Records excerpted from a collection
********************

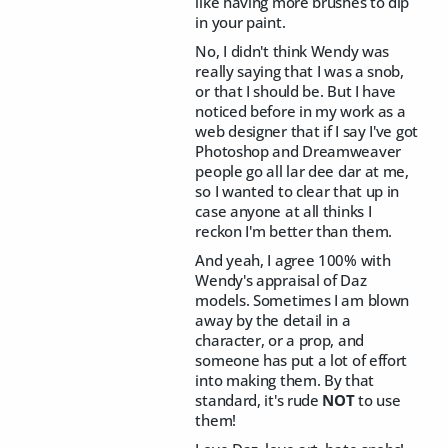
like having more brushes to dip
in your paint.
No, I didn't think Wendy was
really saying that I was a snob,
or that I should be. But I have
noticed before in my work as a
web designer that if I say I've got
Photoshop and Dreamweaver
people go all lar dee dar at me,
so I wanted to clear that up in
case anyone at all thinks I
reckon I'm better than them.
And yeah, I agree 100% with
Wendy's appraisal of Daz
models. Sometimes I am blown
away by the detail in a
character, or a prop, and
someone has put a lot of effort
into making them. By that
standard, it's rude
NOT
to use
them!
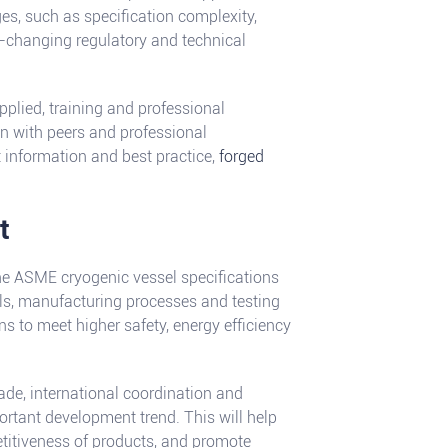
es, such as specification complexity,
er-changing regulatory and technical
pplied, training and professional
n with peers and professional
t information and best practice,
forged
t
he ASME cryogenic vessel specifications
als, manufacturing processes and testing
ns to meet higher safety, energy efficiency
rade, international coordination and
rtant development trend. This will help
etitiveness of products, and promote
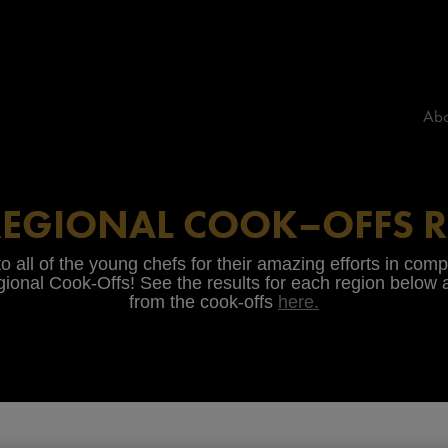
Abo
REGIONAL COOK–OFFS R
o all of the young chefs for their amazing efforts in com
ional Cook-Offs! See the results for each region below
from the cook-offs
here.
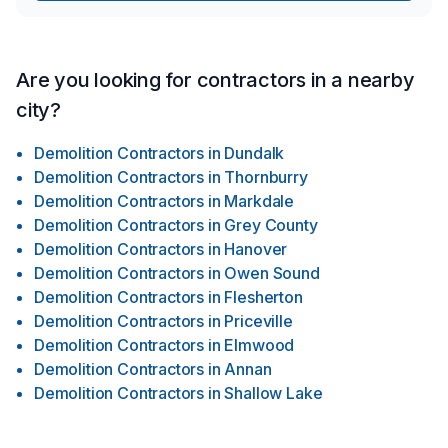
Are you looking for contractors in a nearby
city?
Demolition Contractors
in
Dundalk
Demolition Contractors
in
Thornburry
Demolition Contractors
in
Markdale
Demolition Contractors
in
Grey County
Demolition Contractors
in
Hanover
Demolition Contractors
in
Owen Sound
Demolition Contractors
in
Flesherton
Demolition Contractors
in
Priceville
Demolition Contractors
in
Elmwood
Demolition Contractors
in
Annan
Demolition Contractors
in
Shallow Lake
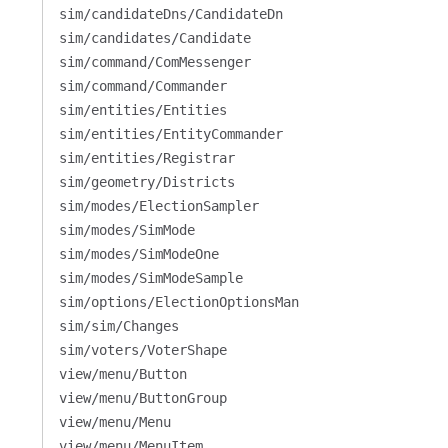
sim/candidateDns/CandidateDn
sim/candidates/Candidate
sim/command/ComMessenger
sim/command/Commander
sim/entities/Entities
sim/entities/EntityCommander
sim/entities/Registrar
sim/geometry/Districts
sim/modes/ElectionSampler
sim/modes/SimMode
sim/modes/SimModeOne
sim/modes/SimModeSample
sim/options/ElectionOptionsMan
sim/sim/Changes
sim/voters/VoterShape
view/menu/Button
view/menu/ButtonGroup
view/menu/Menu
view/menu/MenuItem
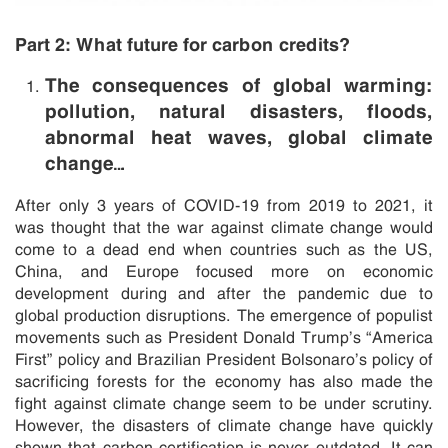
Part 2: What future for carbon credits?
The consequences of global warming:
pollution, natural disasters, floods,
abnormal heat waves, global climate
change…
After only 3 years of COVID-19 from 2019 to 2021, it
was thought that the war against climate change would
come to a dead end when countries such as the US,
China, and Europe focused more on economic
development during and after the pandemic due to
global production disruptions. The emergence of populist
movements such as President Donald Trump’s “America
First” policy and Brazilian President Bolsonaro’s policy of
sacrificing forests for the economy has also made the
fight against climate change seem to be under scrutiny.
However, the disasters of climate change have quickly
shown that carbon certification is never outdated. It can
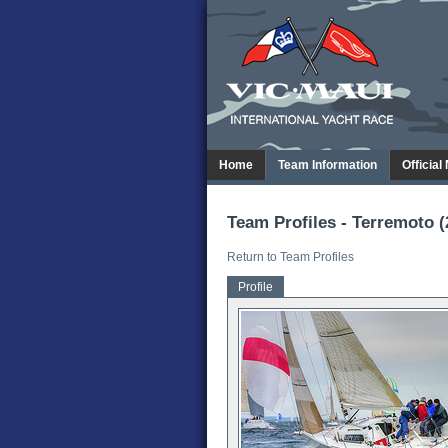
Home
Team Information
Official
Team Profiles - Terremoto (
Return to Team Profiles
Profile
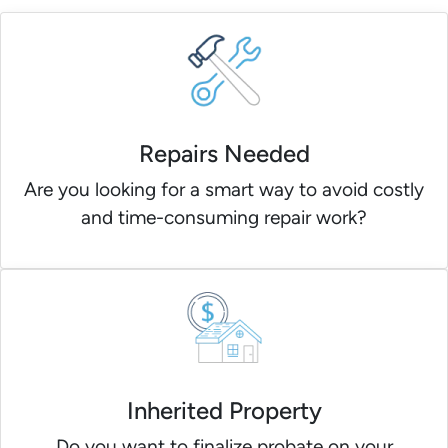
Repairs Needed
Are you looking for a smart way to avoid costly
and time-consuming repair work?
Inherited Property
Do you want to finalize probate on your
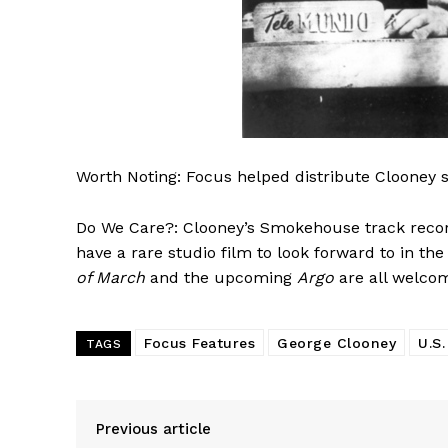
Worth Noting: Focus helped distribute Clooney s
Do We Care?: Clooney’s Smokehouse track record
have a rare studio film to look forward to in the 
of March
and the upcoming
Argo
are all welcom
Focus Features
George Clooney
U.S.
TAGS
Previous article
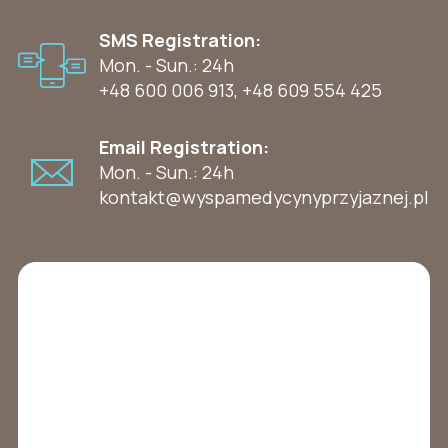
SMS Registration:
Mon. - Sun.: 24h
+48 600 006 913
,
+48 609 554 425
Email Registration:
Mon. - Sun.: 24h
kontakt@wyspamedycynyprzyjaznej.pl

********************

## Work request:
Starting with the line above that holds "Part 2: What future for carbon credits?" and stopping with the line that holds "sacrificing forests for", reproduce each line exactly, omitting all other lines.

## Exercise solution:
Part 2: What future for carbon credits?
The consequences of global warming:
pollution, natural disasters, floods,
abnormal heat waves, global climate
change…
After only 3 years of COVID-19 from 2019 to 2021, it
was thought that the war against climate change would
come to a dead end when countries such as the US,
China, and Europe focused more on economic
development during and after the pandemic due to
global production disruptions. The emergence of populist
movements such as President Donald Trump’s “America
First” policy and Brazilian President Bolsonaro’s policy of
sacrificing forests for the economy has also made the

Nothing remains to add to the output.